> [TASK STATEMENT] Reproduce every line in the listing that contains the word "minutos".

*** MATERIAL FOR THIS EXERCISE Section Begins ***

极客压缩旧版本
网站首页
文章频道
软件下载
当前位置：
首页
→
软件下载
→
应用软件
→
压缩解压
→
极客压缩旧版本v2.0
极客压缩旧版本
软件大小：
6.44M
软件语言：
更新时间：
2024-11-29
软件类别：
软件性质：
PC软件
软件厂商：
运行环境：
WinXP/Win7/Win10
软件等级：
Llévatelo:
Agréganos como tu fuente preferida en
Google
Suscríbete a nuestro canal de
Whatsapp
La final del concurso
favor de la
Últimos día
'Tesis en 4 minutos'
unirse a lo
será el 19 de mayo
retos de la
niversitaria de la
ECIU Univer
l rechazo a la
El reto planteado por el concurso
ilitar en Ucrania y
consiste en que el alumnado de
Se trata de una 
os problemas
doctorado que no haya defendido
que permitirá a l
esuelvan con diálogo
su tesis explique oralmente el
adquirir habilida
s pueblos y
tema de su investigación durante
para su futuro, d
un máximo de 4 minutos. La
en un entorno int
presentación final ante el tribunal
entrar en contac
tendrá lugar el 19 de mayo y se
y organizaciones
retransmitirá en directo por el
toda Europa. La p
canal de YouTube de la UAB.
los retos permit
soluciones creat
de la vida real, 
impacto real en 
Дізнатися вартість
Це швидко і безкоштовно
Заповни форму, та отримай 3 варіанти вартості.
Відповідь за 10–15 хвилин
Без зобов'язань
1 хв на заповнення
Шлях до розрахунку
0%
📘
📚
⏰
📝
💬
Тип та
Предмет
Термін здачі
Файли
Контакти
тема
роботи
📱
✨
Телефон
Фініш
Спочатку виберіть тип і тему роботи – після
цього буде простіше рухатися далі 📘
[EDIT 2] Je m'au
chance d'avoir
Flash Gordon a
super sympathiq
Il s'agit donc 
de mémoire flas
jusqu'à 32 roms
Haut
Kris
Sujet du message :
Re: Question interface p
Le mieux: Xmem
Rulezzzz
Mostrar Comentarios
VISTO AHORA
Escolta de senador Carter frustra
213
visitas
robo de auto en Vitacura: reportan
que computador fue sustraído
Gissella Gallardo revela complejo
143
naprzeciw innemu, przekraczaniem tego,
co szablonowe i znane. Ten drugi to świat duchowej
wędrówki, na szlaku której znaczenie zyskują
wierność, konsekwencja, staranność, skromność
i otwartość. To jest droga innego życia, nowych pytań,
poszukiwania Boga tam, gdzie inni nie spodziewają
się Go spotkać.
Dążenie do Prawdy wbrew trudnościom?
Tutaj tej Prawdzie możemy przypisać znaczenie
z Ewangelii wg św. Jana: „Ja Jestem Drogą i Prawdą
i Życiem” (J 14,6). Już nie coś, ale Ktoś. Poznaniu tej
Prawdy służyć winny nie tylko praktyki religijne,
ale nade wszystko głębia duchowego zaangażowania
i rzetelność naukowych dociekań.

*** MATERIAL FOR THIS EXERCISE Section Ends ***
*** MATERIAL FOR THIS EXERCISE Section Begins ***

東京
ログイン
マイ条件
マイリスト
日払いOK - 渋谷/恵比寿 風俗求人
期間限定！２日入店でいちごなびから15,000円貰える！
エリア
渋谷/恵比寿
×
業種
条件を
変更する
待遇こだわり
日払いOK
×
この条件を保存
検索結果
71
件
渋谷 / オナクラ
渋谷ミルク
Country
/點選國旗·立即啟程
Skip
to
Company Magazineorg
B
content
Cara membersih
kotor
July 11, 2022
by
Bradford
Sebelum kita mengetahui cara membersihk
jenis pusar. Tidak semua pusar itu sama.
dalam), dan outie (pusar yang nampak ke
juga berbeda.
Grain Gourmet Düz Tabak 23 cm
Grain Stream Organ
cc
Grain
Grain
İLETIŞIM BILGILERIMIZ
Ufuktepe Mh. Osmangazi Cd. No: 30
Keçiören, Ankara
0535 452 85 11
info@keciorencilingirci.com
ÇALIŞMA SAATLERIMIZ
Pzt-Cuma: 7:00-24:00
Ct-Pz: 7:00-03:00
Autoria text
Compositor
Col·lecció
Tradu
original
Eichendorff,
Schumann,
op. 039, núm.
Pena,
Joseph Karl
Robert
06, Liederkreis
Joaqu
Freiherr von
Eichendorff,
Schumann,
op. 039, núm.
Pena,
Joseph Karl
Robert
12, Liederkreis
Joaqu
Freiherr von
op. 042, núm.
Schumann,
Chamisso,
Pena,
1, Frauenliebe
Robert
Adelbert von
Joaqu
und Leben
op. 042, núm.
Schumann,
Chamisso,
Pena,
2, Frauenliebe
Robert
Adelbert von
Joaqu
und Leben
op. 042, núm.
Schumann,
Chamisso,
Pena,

*** MATERIAL FOR THIS EXERCISE Section Ends ***

> [ANSWER AREA]
'Tesis en 4 minutos'
un máximo de 4 minutos. La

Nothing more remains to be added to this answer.